Surrogate-Gradient Template (with regularization)¶
A reusable template for training a Spyx SNN on the Spiking Heidelberg Digits (SHD) dataset using BPTT, surrogate gradients, and per-layer activity regularization. Use this as the starting point for the scaling experiments in research/scaling_experiments/.
Required extras:
pip install "spyx[loaders]"
import os
os.environ.setdefault("XLA_PYTHON_CLIENT_MEM_FRACTION", ".80")
import jax
import jax.numpy as jnp
import optax
from flax import nnx
from sklearn.metrics import ConfusionMatrixDisplay, confusion_matrix
from tqdm import trange
import matplotlib.pyplot as plt
import spyx
import spyx.nn as snn
/home/kade/Code/spyx/.venv/lib/python3.12/site-packages/tqdm/auto.py:21: TqdmWarning: IProgress not found. Please update jupyter and ipywidgets. See https://ipywidgets.readthedocs.io/en/stable/user_install.html from .autonotebook import tqdm as notebook_tqdm
Data loading and augmentation¶
spyx.data.SHD_loader wraps Tonic's SHD dataset behind a Google Grain pipeline. Spikes are bit-packed along the time axis; we recover dense spikes inline with jnp.unpackbits. spyx.data.shift_augment returns a JIT-compiled function that randomly rolls the input along its channel axis - a cheap form of data augmentation.
BATCH = 256
SAMPLE_T = 128
CHANNELS = 128
shd_dl = spyx.data.SHD_loader(batch_size=BATCH, sample_T=SAMPLE_T, channels=CHANNELS)

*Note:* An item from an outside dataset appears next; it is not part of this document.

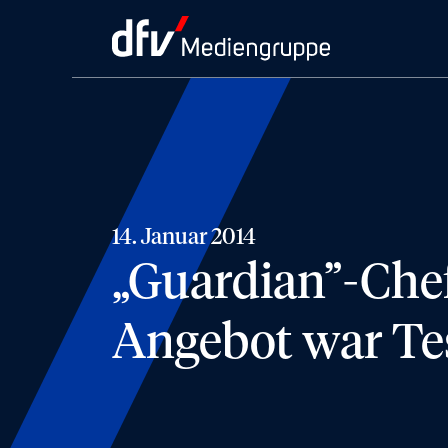
14. Januar 2014
„Guardian”-Che
Angebot war Tes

augment = spyx.data.shift_augment(max_shift=16, axes=(2,))
print("observation shape:", shd_dl.obs_shape, "num classes:", int(shd_dl.act_shape[0]))
# Prestage the whole dataset onto the accelerator once, then scan over the
# prestaged batches each epoch. This is dramatically faster than re-decoding
# SHD through the streaming grain pipeline every epoch, and the whole dataset
# fits comfortably in memory. `prestage` returns per-batch arrays shaped
# (num_batches, batch, packed_time, channels).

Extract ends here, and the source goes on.